___ THE DATA

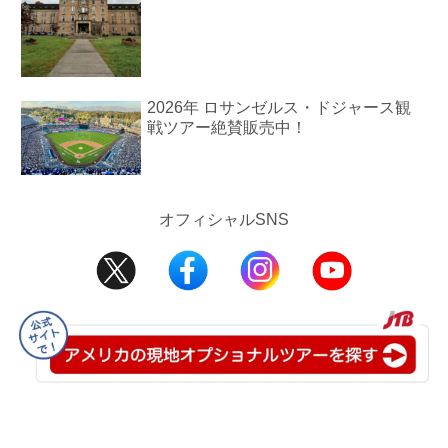
2026年 ロサンゼルス・ドジャース観
戦ツアー絶賛販売中！
オフィシャルSNS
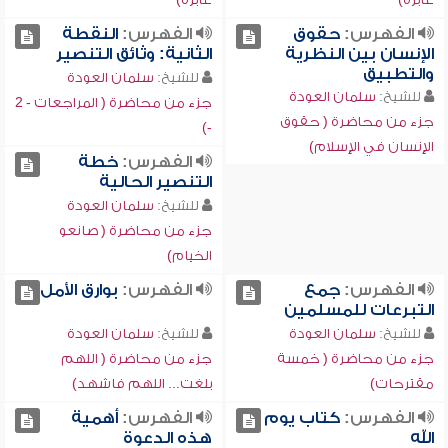
الفهرس:
حقوق
الفهرس:
النقطة
الإنسان بين النظرية
الثانية: وثائق التنصير
والتطبيق
للشيخ:
سلمان العودة
للشيخ:
سلمان العودة
جزء من محاضرة ( المراجعات - 2
جزء من محاضرة ( حقوق
-)
الإنسان في الإسلام)
الفهرس:
خطة
التنصير الحالية
للشيخ:
سلمان العودة
جزء من محاضرة ( صانعو
الخيام)
الفهرس:
جمع
الفهرس:
بوارق الأمل
التبرعات للمسلمين
للشيخ:
سلمان العودة
للشيخ:
سلمان العودة
جزء من محاضرة ( خمسة
جزء من محاضرة ( اللهم
مقترحات)
بلغت... اللهم فاشهد)
الفهرس:
كتاب يوم
الفهرس:
أهمية
الله
هذه الدعوة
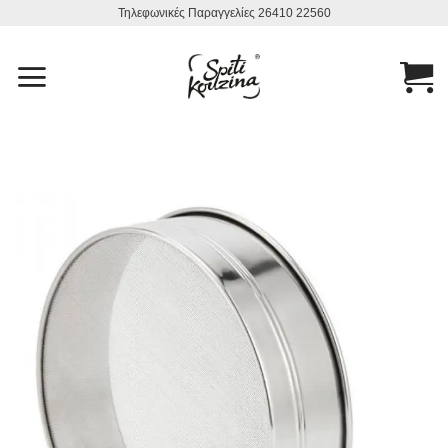
Μετάβαση
Τηλεφωνικές Παραγγελίες 26410 22560
στο
περιεχόμενο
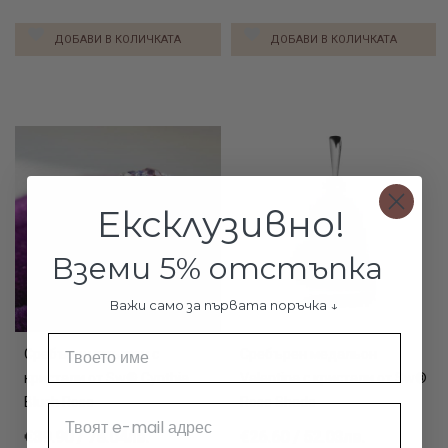
ДОБАВИ В КОЛИЧКАТА
ДОБАВИ В КОЛИЧКАТА
Ексклузивно!
Вземи 5% отстъпка
Важи само за първата поръчка ↓
Име
Сребърен пръстен с
Сребърен медальон
кристали от Sw® Cynthia
Valentina с кристали от Sw®
Blush Rose
Rose Shade
Email
€39.90 / 78.04лв.
€26.60 / 52.03лв.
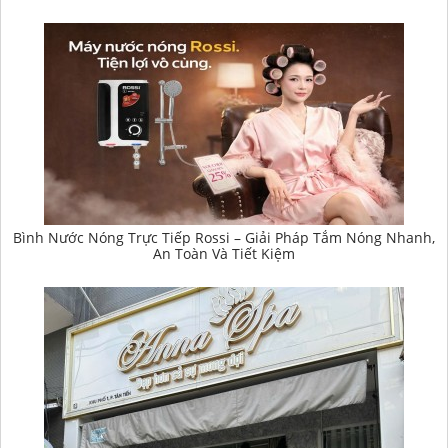
Bình Nước Nóng Trực Tiếp Rossi – Giải Pháp Tắm Nóng Nhanh,
An Toàn Và Tiết Kiệm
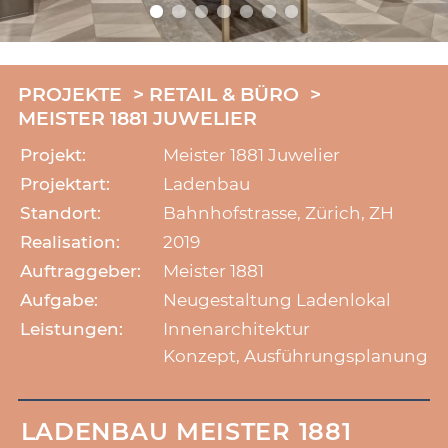
PROJEKTE
RETAIL & BÜRO
MEISTER 1881 JUWELIER
Projekt:
Meister 1881 Juwelier
Projektart:
Ladenbau
Standort:
Bahnhofstrasse, Zürich, ZH
Realisation:
2019
Auftraggeber:
Meister 1881
Aufgabe:
Neugestaltung Ladenlokal
Leistungen:
Innenarchitektur
Konzept, Ausführungsplanung
LADENBAU MEISTER 1881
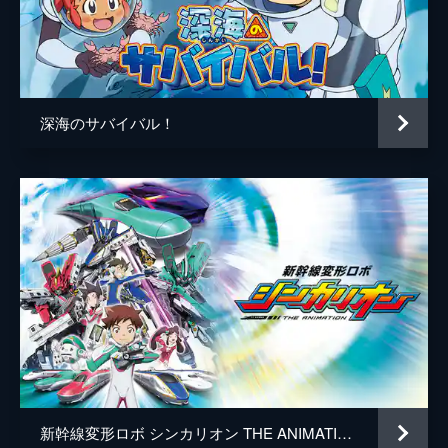
#10 ハピバ！Dr.カオリのドクペピオンDX
逃した勝利に、浮かない様子のコータ。一
方、優勝者のツバサは、先代ボトルキング・
帆狩イオと熱いバトルを繰り広げる。パワー
自慢のツバサと、スピード重視のイオが激し
深海のサバイバル！
くぶつかりあう。コータはそれを見て...。
13分
新幹線変形ロボ シンカリオン THE ANIMATION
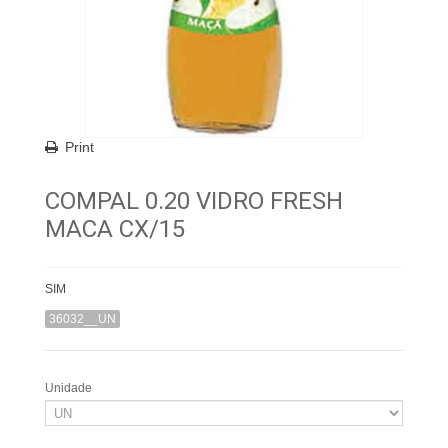
Print
COMPAL 0.20 VIDRO FRESH
MACA CX/15
SIM
36032__UN
Unidade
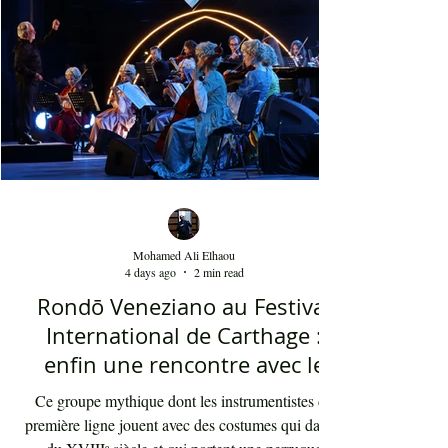
youyous, les larmes de bonheur et les
applaudissements sincères. "Ya Loumima" réussit,
sans doute, à capturer toute l'ambivalence de ce
moment précieux grâce à une performance vocal
Mohamed Ali Elhaou
4 days ago
2 min read
Rondō Veneziano au Festival
International de Carthage :
enfin une rencontre avec le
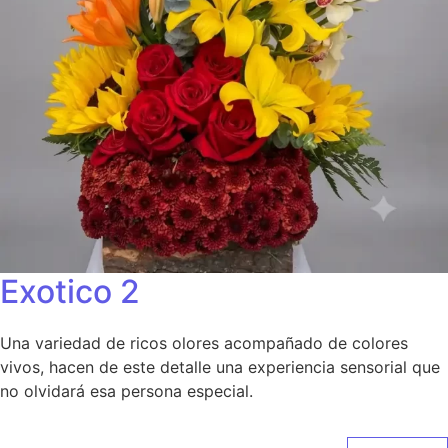
Exotico 2
Una variedad de ricos olores acompañado de colores
vivos, hacen de este detalle una experiencia sensorial que
no olvidará esa persona especial.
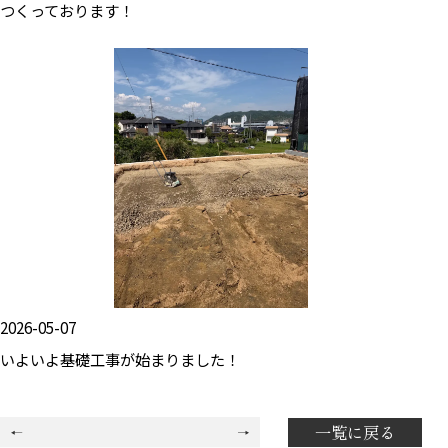
つくっております！
2026-05-07
いよいよ基礎工事が始まりました！
一覧に戻る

______

ACTIVITY | Go through the entries above and say how many lines include the word "الإنسان". Give the number only.

EXERCISE RESULT | 2